CRC Research Data Facility
CRC Research Data Facility
To accommodate our research community’s growing need to store large datasets and facilitate collaboration among research groups, the Center for Research Computing has made available a variety of services collectively known as the Research Data Facility (RDF). The RDF consists of a combination of cloud-based and on-premises storage services that are robust and secure, flexible enough to meet a wide range of use cases, and scalable to meet future data storage needs.
The RDF is designed to securely accommodate non-regulated data. If your data requires additional security precautions to ensure regulatory compliance, please contact the CRC to discuss your requirements.

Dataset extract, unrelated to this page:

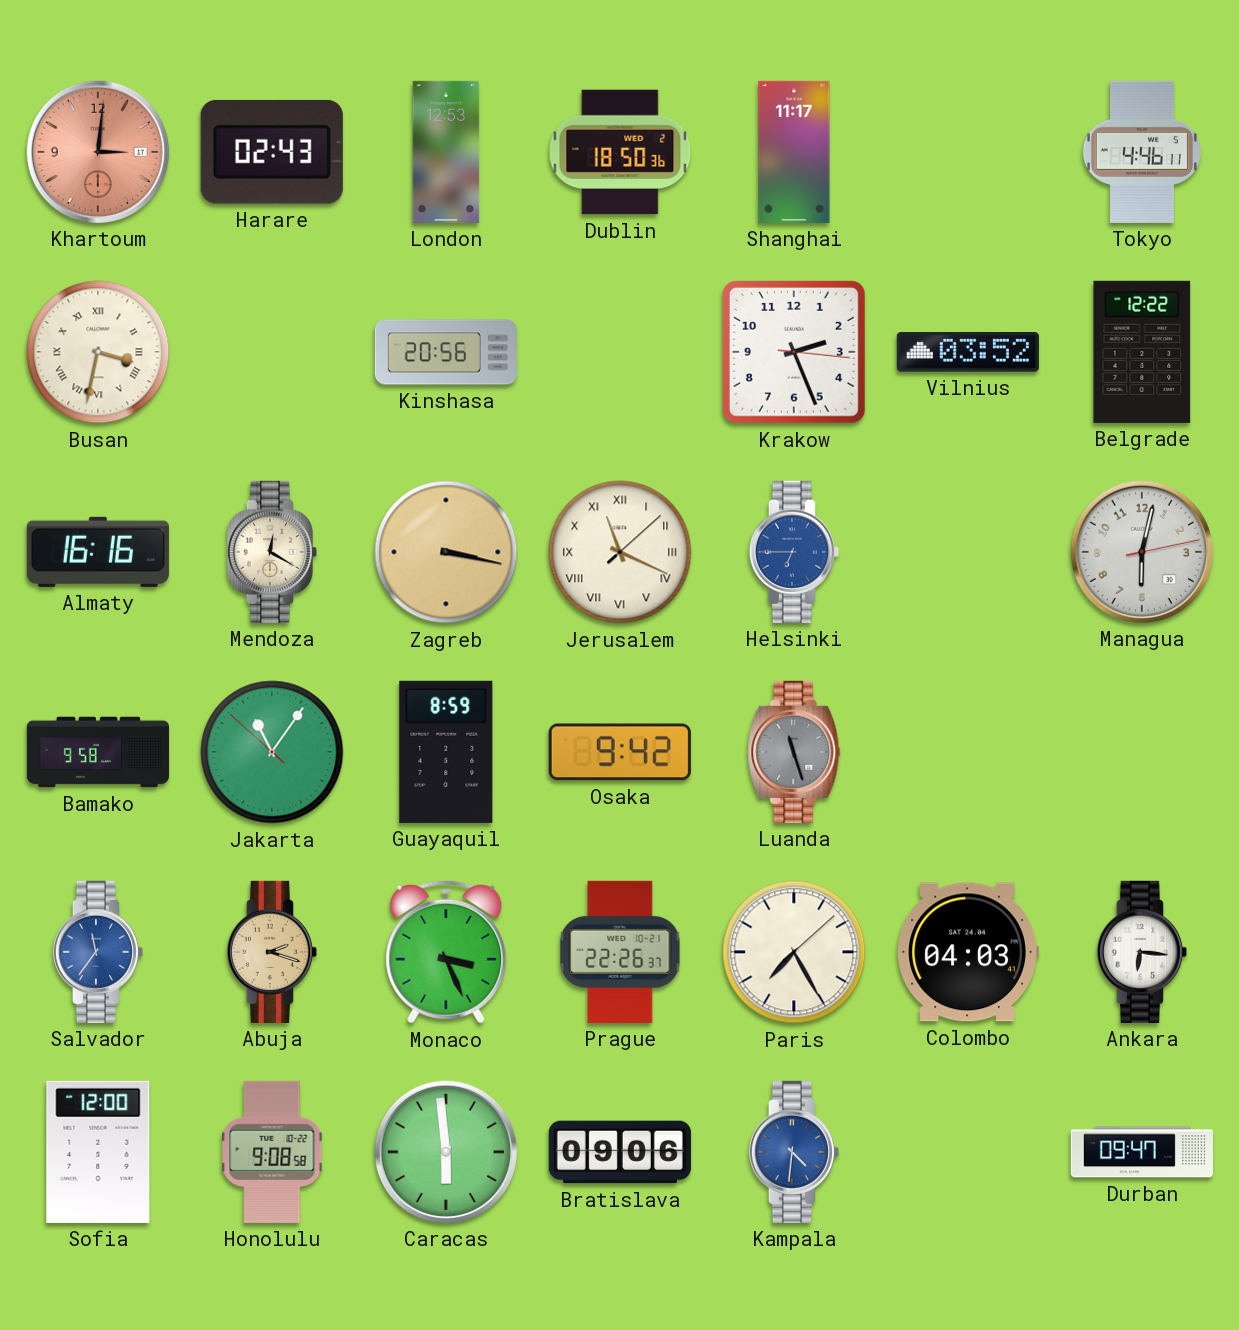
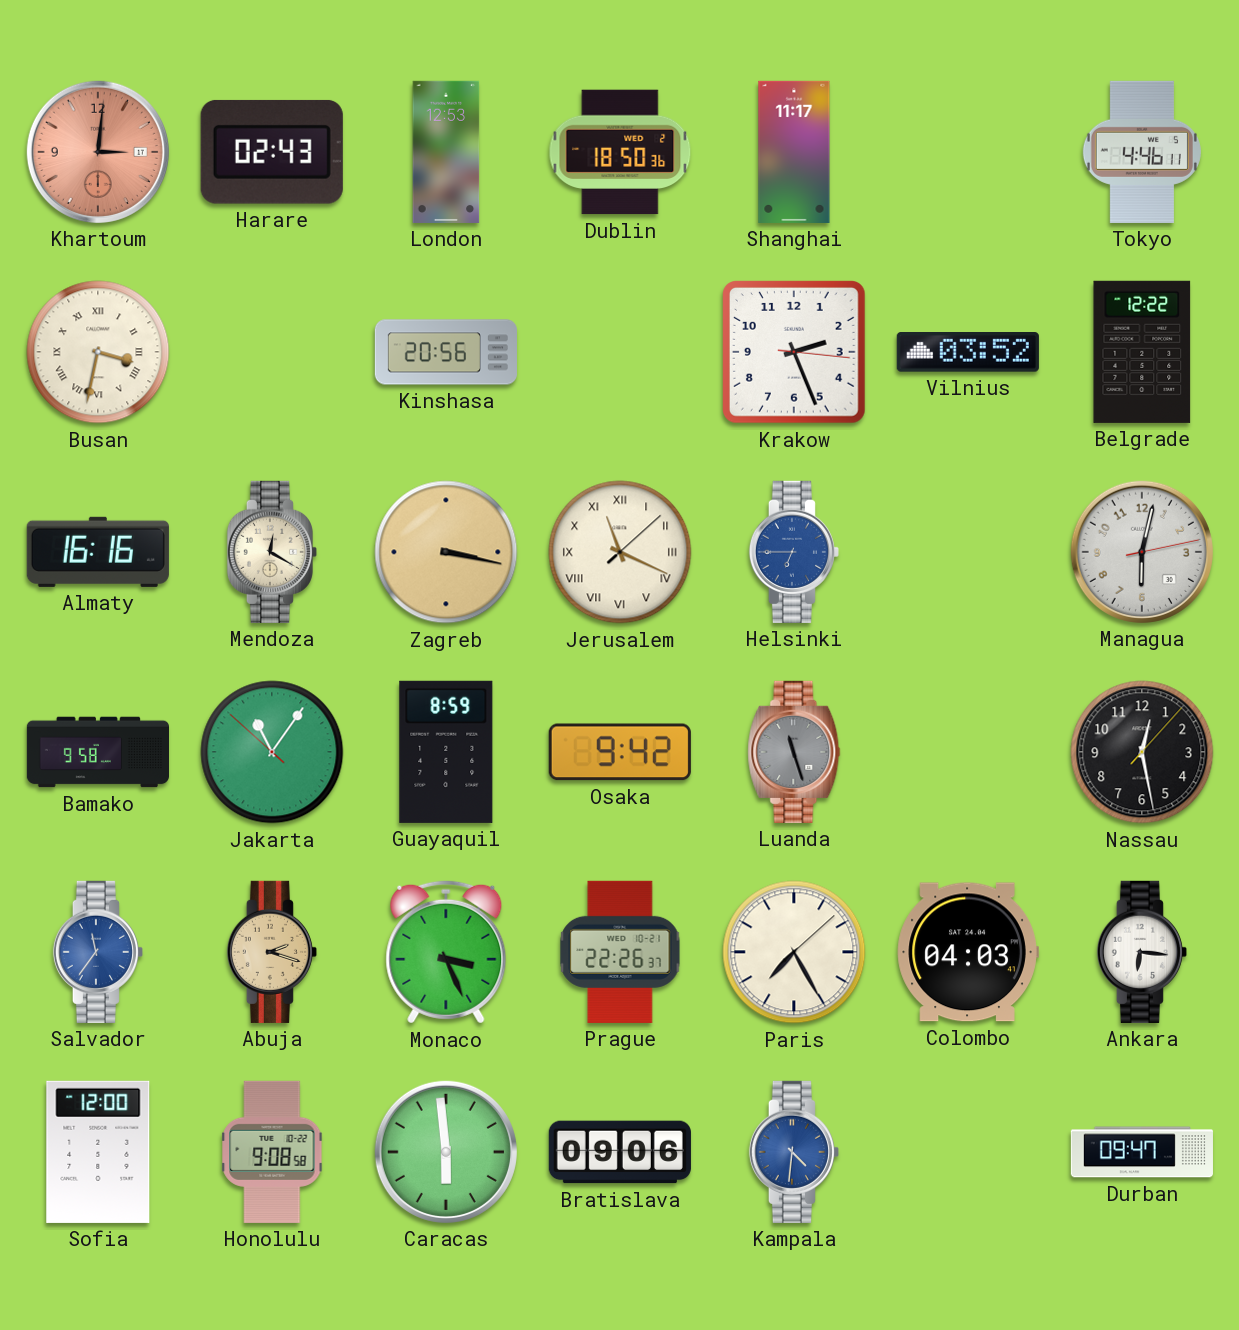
Nassau: none -> 12:28
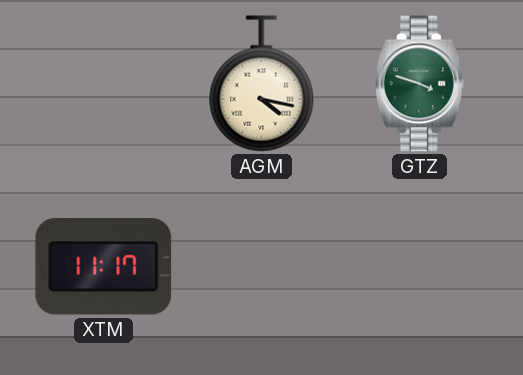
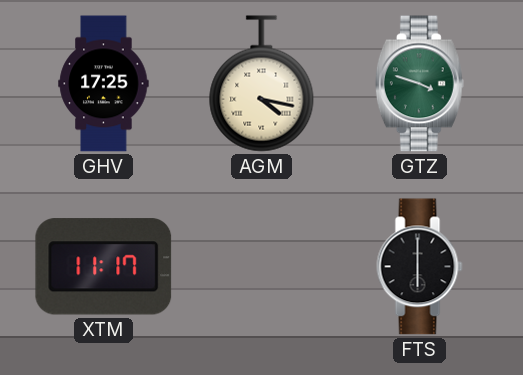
GHV: none -> 17:25
FTS: none -> 6:00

Many researchers require a secure data archive or collaborative space where datasets can be shared easily with colleagues both inside and outside of Rice, but there is not a need for direct, real-time access to the data from software applications. The Rice Box service is designed to meet those requirements. Rice Box is:
- A cloud storage solution based inside the US
- Accessible via your Rice NetID and password
- Allows files/folders to be easily shared to Rice colleagues
- Allows links to files to be sent to external collaborators' email addresses
- Supports FTP bulk data transfer
Currently, limited to commercial internet speeds – the CRC recommends consulting with us about integrating cloud storage solutions into workflows or archiving practices that involve large-scale datasets
- Can be synchronized to local folders
- Limited storage and usage must be manually managed (Quota information https://kb.rice.edu/70762)
To get started, visit Getting Started with Rice Box for more details
Some research workflows may require more interactive, larger scale network storage that can be accessed in real-time by users and applications. For these use cases, the CRC can allocate network shares from our Isilon storage appliance to faculty researchers, with a 500GB subsidized allocation and cost recovery for additional utilization beyond the 500GB limit. Dell EMC/Isilon is:
- Dell/EMC clustered storage appliance
- Highly redundant, can tolerate multiple disk failures/head failures without data loss
(See our note on disaster recovery and backup services below)
- On-premises, managed by CRC
- Authenticated using your Rice NetID
- Mapped to your client computers as a shared network drive
- Real-time, shared access to data
- Please note: RDF Isilon is suitable for workstations or laptops which need access to an interactive, shared storage area for research data. It is not intended for high performance workloads, use on multiuser systems or servers, or in support of server infrastructure.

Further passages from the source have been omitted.